I have a Mackie PROFX8 that I output to powered speakers using balanced line-level outs.

There are TWO sets of outputs for the main mix:

TRS jacks
XLR jacks at 6db hotter

I don't understand WHY the XLR outs are hotter than the TRS jacks, or what sort of implications that would have.

I'm getting ready to buy a new set of cables for this and I'm wondering whether to get XLR or TRS. The speakers (EV ZLX-12P) can take either one.

Any thoughts?


----------



## ronmac (Sep 22, 2006)

Are you using a TRS cable to connect your line outs to your nex device? If you are not, you will get a signal down 6db


----------



## Greg Ellis (Oct 1, 2007)

ronmac said:


> Are you using a TRS cable to connect your line outs to your nex device? If you are not, you will get a signal down 6db


Yeah, right now I'm using 10' TRS to TRS cables between the mixer main outputs and the powered speakers.

I want to be able to position the speakers further away so I'm looking into buying some longer cables.

I was planning to get TRS to TRS cables again, around 25' or so, but I could just as well use XLR to XLR.
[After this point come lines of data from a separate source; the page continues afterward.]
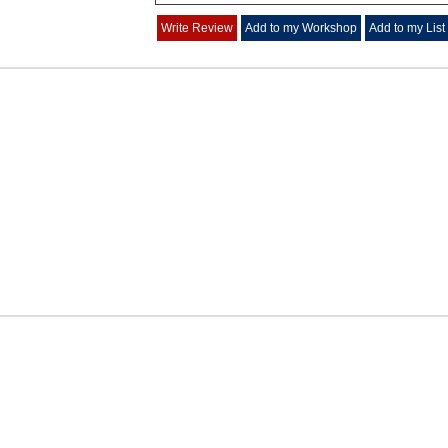
Write Review
Add to my Workshop
Add to my List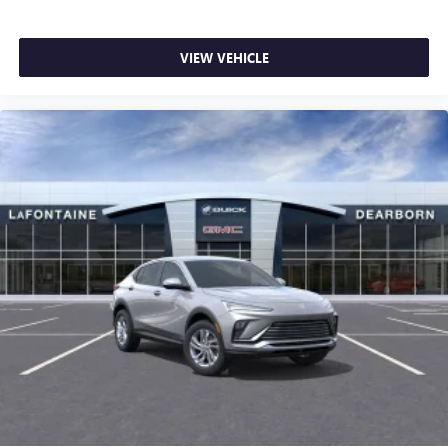
VIEW VEHICLE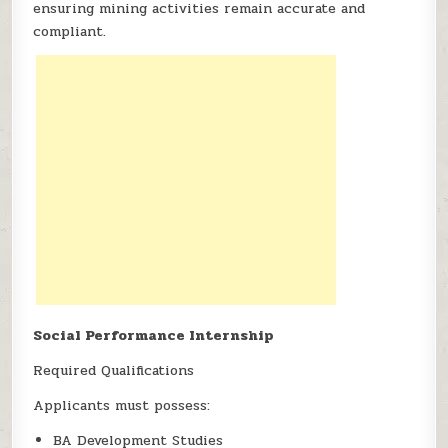
ensuring mining activities remain accurate and
compliant.
Social Performance Internship
Required Qualifications
Applicants must possess:
BA Development Studies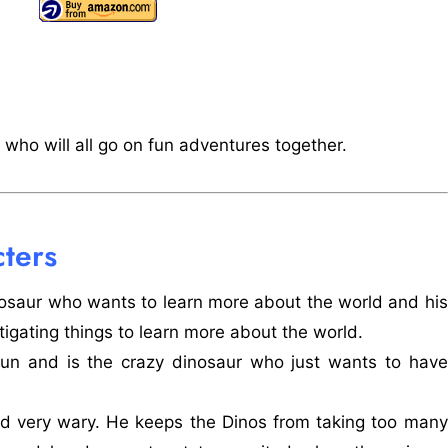
who will all go on fun adventures together.
ters
osaur who wants to learn more about the world and his
tigating things to learn more about the world.
fun and is the crazy dinosaur who just wants to have
and very wary. He keeps the Dinos from taking too many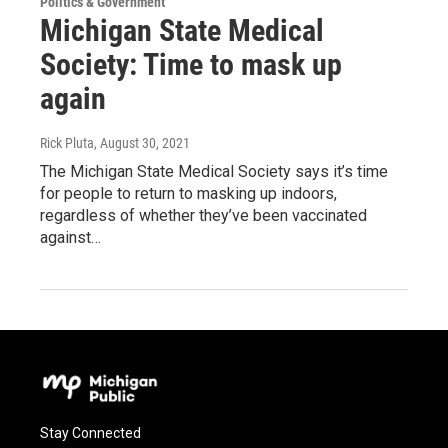
Politics & Government
Michigan State Medical
Society: Time to mask up
again
Rick Pluta
, August 30, 2021
The Michigan State Medical Society says it’s time
for people to return to masking up indoors,
regardless of whether they’ve been vaccinated
against…
Stay Connected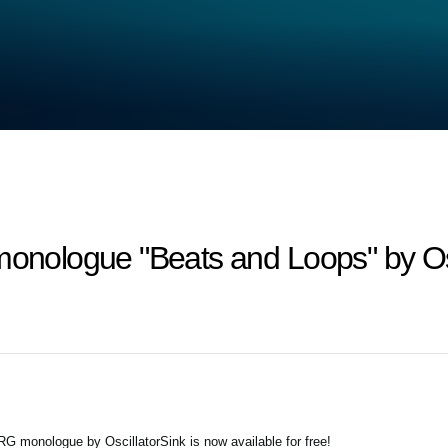
monologue "Beats and Loops" by Os
G monologue by OscillatorSink is now available for free!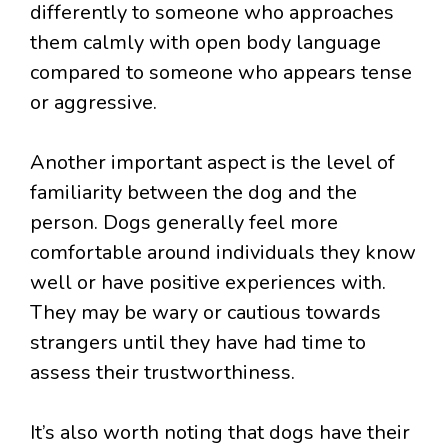
differently to someone who approaches
them calmly with open body language
compared to someone who appears tense
or aggressive.
Another important aspect is the level of
familiarity between the dog and the
person. Dogs generally feel more
comfortable around individuals they know
well or have positive experiences with.
They may be wary or cautious towards
strangers until they have had time to
assess their trustworthiness.
It’s also worth noting that dogs have their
I just don't understand this thing about +6db on the XLR outputs.


----------



## ronmac (Sep 22, 2006)

I just had a look at the manual and it seems that is the way it is designed. Page 8 of the manual states TRS out is 6db down.


----------



## Granny Gremlin (Jun 3, 2016)

This is rather common. The XLR is properly balanced. Either using a transformer (some minor signal loss unless compensated for) or electronically with an inverting unity gain amp stage (which is what your Mackie is using). The TRS outs are there for flexibility of connection and may not be proper balanced, but split off the signal before the inverting amp and just a 'ground sense" or 'servo balanced' connection type (the hot and cold are not both carrying signal just opposite phase, only hot is the signal, cold is just loaded whith an appropriate impedance so as to work with legacy gear expecting balanced signals). Due to this, when the downstream input 'does the math' to convert balanced to unbalanced for internal use, the sum/difference comes out -6db on the TRS because there is no second signal.being flipped and summed back in. This also depends on the nature of the input however (def with transformer input, electronic may not apply). So what it really is, is that , depending on what is connected to what, the signal may be 6 db down vs the XLR, but not necessarily.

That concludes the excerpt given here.